Jésus, loin d’ignorer cette femme ou de la réprimander pour son audace, reconnaît sa foi. Il ne se contente pas de la guérir physiquement ; il la relève, la rassure et lui dit : « Ta foi t’a sauvée. Va en paix. » Il y a là une reconnaissance de sa dignité et une affirmation de la puissance de sa foi personnelle. Ce n’est pas seulement un acte de puissance divine, mais un acte de réhabilitation sociale et spirituelle.

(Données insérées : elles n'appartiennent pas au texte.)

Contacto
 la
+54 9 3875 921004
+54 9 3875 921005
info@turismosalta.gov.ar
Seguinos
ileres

Pendant ce temps, la nouvelle de la mort de la fille de Jaïre arrive. La foule et les proches sont envahis par le deuil et le scepticisme. Mais Jésus, avec une sérénité inébranlable, dit à Jaïre : « Ne crains pas, crois seulement. » Sa parole est une invitation à persévérer dans la foi malgré les apparences contraires. En prenant la main de la jeune fille, il la ramène à la vie. Son geste est un signe de sa seigneurie sur la mort, mais aussi un geste d’une tendresse infinie.

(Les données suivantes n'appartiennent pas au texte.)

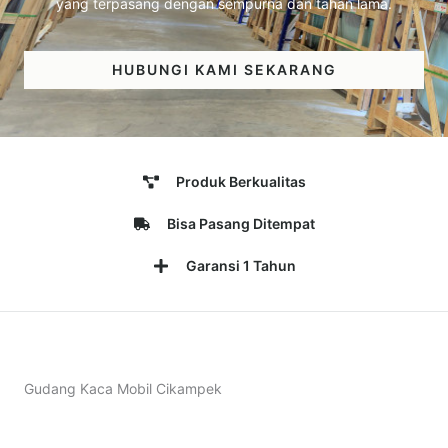
yang terpasang dengan sempurna dan tahan lama.
HUBUNGI KAMI SEKARANG
Produk Berkualitas
Bisa Pasang Ditempat
Garansi 1 Tahun
Gudang Kaca Mobil Cikampek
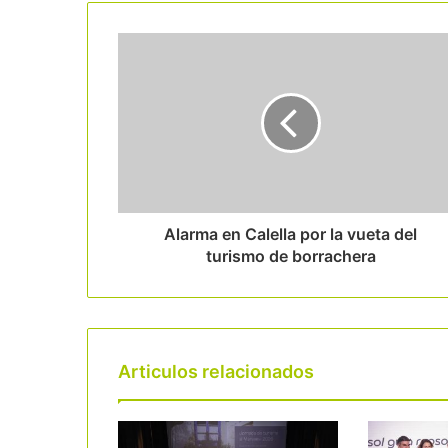
Alarma en Calella por la vueta del
turismo de borrachera
Articulos relacionados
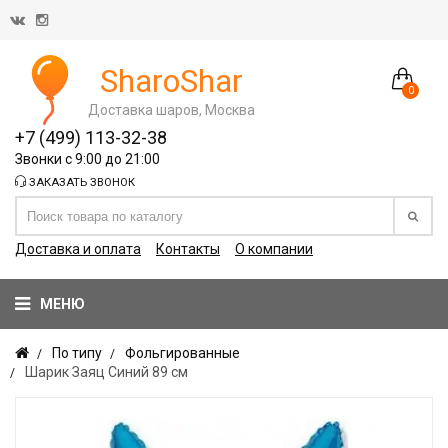
SharoShar
0
Доставка шаров, Москва
+7 (499) 113-32-38
Звонки с 9:00 до 21:00
ЗАКАЗАТЬ ЗВОНОК
Доставка и оплата
Контакты
О компании
МЕНЮ
По типу
Фольгированные
Шарик Заяц Синий 89 см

Méditation : Des Clés pour Notre Propre Foi

  1. L’humilité de la demande : Jaïre, un homme d’importance, s’agenouille devant Jésus. Cela nous invite à examiner notre propre humilité devant Dieu. Sommes-nous prêts à déposer nos titres, nos certitudes, nos fiertés pour nous présenter à Lui dans notre vulnérabilité ?
  2. La foi discrète mais efficace : La femme hémorragique ne parle pas, elle agit. Sa foi est un acte silencieux mais déterminé. Cela nous pousse à réfléchir à la nature de notre propre foi. Est-elle toujours bruyante et démonstrative, ou savons-nous aussi la vivre dans le secret de nos cœurs, par des gestes discrets de confiance et d’abandon ?
  3. La persévérance malgré les obstacles : Jaïre reçoit la terrible nouvelle de la mort de sa fille. Tout semble perdu. Pourtant, Jésus l’invite à ne pas craindre et à croire. Dans nos propres vies, lorsque les situations semblent désespérées, sommes-nous capables de maintenir notre foi, de nous accrocher à la parole du Christ qui nous invite à ne pas craindre ?
  4. La compassion de Jésus : Dans les deux récits, la compassion de Jésus est manifeste. Il est sensible à la souffrance humaine, qu’elle soit exprimée bruyamment ou dans le silence. Il ne se contente pas de guérir, il restaure, il élève, il libère. Cela nous rappelle que Dieu n’est pas un juge lointain, mais un Père aimant qui se penche sur nos misères.
  5. La force libératrice de la foi : Les deux guérisons sont le fruit de la foi des personnes impliquées. Jésus n’impose pas sa puissance, il répond à la confiance placée en lui. Cela nous interpelle sur l’importance de notre propre foi comme condition à la grâce. Croyons-nous vraiment que Jésus peut agir dans nos vies, transformer nos situations, nous guérir de nos blessures physiques et spirituelles ?

En contemplant Mt 9, 18-26, nous sommes invités à renouveler notre foi en Jésus-Christ, à nous abandonner à sa compassion infinie et à oser, comme Jaïre et la femme hémorragique, nous approcher de Lui avec l’audace de ceux qui croient que tout est possible à celui qui croit.